6. Va esaminato separatamente, per completezza, il primo argomento contenuto del primo motivo, quello sulla legittimità delle sanzioni.

La società ricorrente sostiene che sussistevano i presupposti legati per l’applicazione dei provvedimenti disciplinari contestati e contesta in particolare che vi fosse una sproporzione tra gli addebiti ed i provvedimenti adottati. La prima osservazione da un lato è inammissibile e dall’altro è inconferente.

Come risulta dalla lettura dello stesso ricorso (che, per la verità, è assai chiaro e dettagliato) la maggior parte gli addebiti contestati concerneva ipotesi di svolgimento delle proprie mansioni con insufficiente diligenza, che investono -piuttosto che fatti disciplinari in senso proprio, che presuppongano un comportamento in qualche misura volontario semplici difficoltà operative, una minore capacità di esecuzione delle mansioni stesse. Se si tolgono i semplici fatti di mancanza di diligenza, tra quanto prospettato a giustificazione degli addebiti rimane, per la verità, soltanto una quota modesta di fatti che possono essere considerati volontari (l’utilizzazione non autorizzata del fax aziendale per la trasmissione di corrispondenza propria, le accuse ai superiori di manomissione del proprio cartellino presenze).

La ricorrente ricorda che l’art. 2106 c. c., sulle sanzioni disciplinari, rimanda ai due articoli precedenti, e che l’art. 2104 prescrive l’obbligo del lavoratore di eseguire le proprie mansioni con la necessaria diligenza. Per la verità il richiamo generico contenuto nell’art. 2106, sulla possibilità di irrogare sanzioni disciplinari sembra riferirsi a fatti di inadempimento volontario previsti nell’art. 2105 e nel secondo comma dell’art. 2104, piuttosto che alla semplice, e generica, carenza di diligenza contemplata nel primo comma.

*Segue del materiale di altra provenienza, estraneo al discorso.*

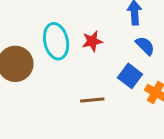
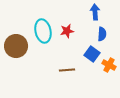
blue semicircle: (145, 46) -> (102, 34), turned 48

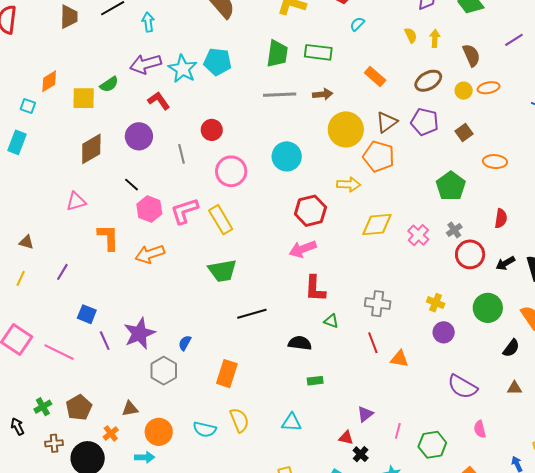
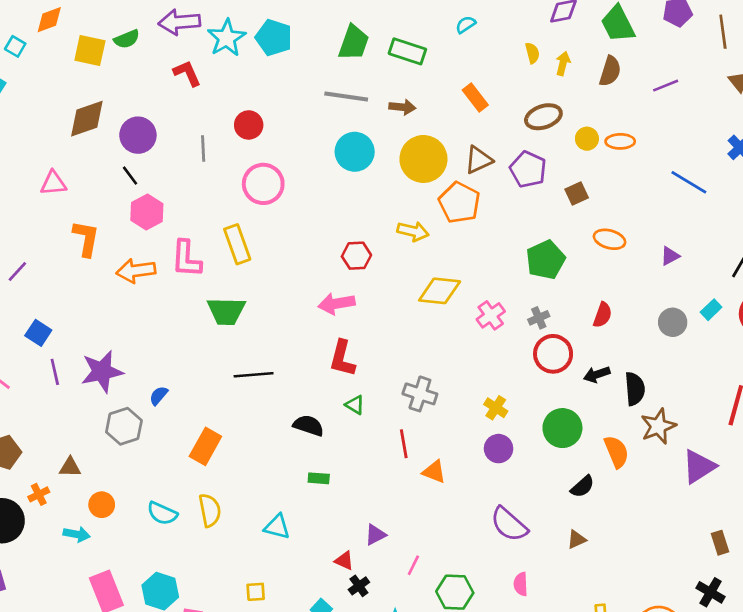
brown semicircle: (471, 55) -> (610, 71), moved, turned 30
purple circle: (139, 136) -> (138, 135), moved
cyan circle: (287, 156) -> (355, 152), moved
pink L-shape: (184, 211) -> (186, 259), moved, turned -80
red hexagon: (310, 211) -> (356, 256), size x0.7
brown triangle: (514, 388) -> (577, 539), turned -35
orange circle: (159, 432) -> (102, 505), size x0.7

In una organizzazione negoziale basata sulla contrattazione collettiva, l’individuazione degli indebiti che possono essere oggetto di sanzione è demandata appunto alla contrattazione collettiva.

La ricorrente non precisa dove il contratto collettivo di settore preveda la possibilità di applicare sanzioni disciplinari per i diversi fatti contestati, mentre la valutazione della loro gravità in concreto riporta ancora una volta ad una analisi di fatto e perciò ad un ambito non più suscettibile di riesame in questa sede.

7. Ma, anche astraendo da questo, in ogni caso la censura è inconferente. Anche ammettendo, in via di ipotesi non concessa, che in quelle circostanze sussistesse, sotto il profilo strettamente
formale, la possibilità di irrogare dei provvedimenti disciplinari, quelle specifiche sanzioni adottate in concreto sono stati annullate in giudizio (così come lo è stato il licenziamento che ne era stato il completamento), perché – secondo la tesi accolta dai giudici di primo e di secondo grado – erano state irrogate all’interno di un comportamento complessivo di mobbing, anche quando altrimenti non lo sarebbero state se non fosse sussistita una specifica volontà di colpire la… omissis … per indurla alle dimissioni, e/o per precostituire una base per disporre il suo licenziamento (come poi effettivamente è avvenuto). La sentenza impugnata, in realtà, non si basa tanto sulla motivazione che le sanzioni fossero illegittime (o che lo fossero una parte di esse), quanto su quella che fossero eccessive e che, in realtà, fossero state irrogate per ragioni strumentali ed in maniera sostanzialmente pretestuosa, amplificando l’importanza attribuita a fatti di modesta rilevanza, in sostanza che i provvedimenti non sarebbero stati adottati, e non sarebbero stati adottati tutti ed in un così breve periodo di tempo, se non fosse sussistita una precisa volontà di colpire la lavoratrice.

Le stesse considerazioni valgono, del resto, per il licenziamento che si è basato anche sulle precedenti sanzioni, e che – sempre secondo la ricostruzione dei giudici di merito – ha concluso l’operazione di mobbing.

8. Concludendo, dunque, il ricorso non è fondato e non può trovare accoglimento.
Le spese seguono la soccombenza, e vengono liquidate nella misura riportata nel dispositivo.

P.Q.M.

La Corte rigetta il ricorso e condanna la ricorrente alle spese che liquida in Euro 29,00, oltre ad Euro 3.000,00 (tremila/00) per onorari oltre spese generali Iva e CPA.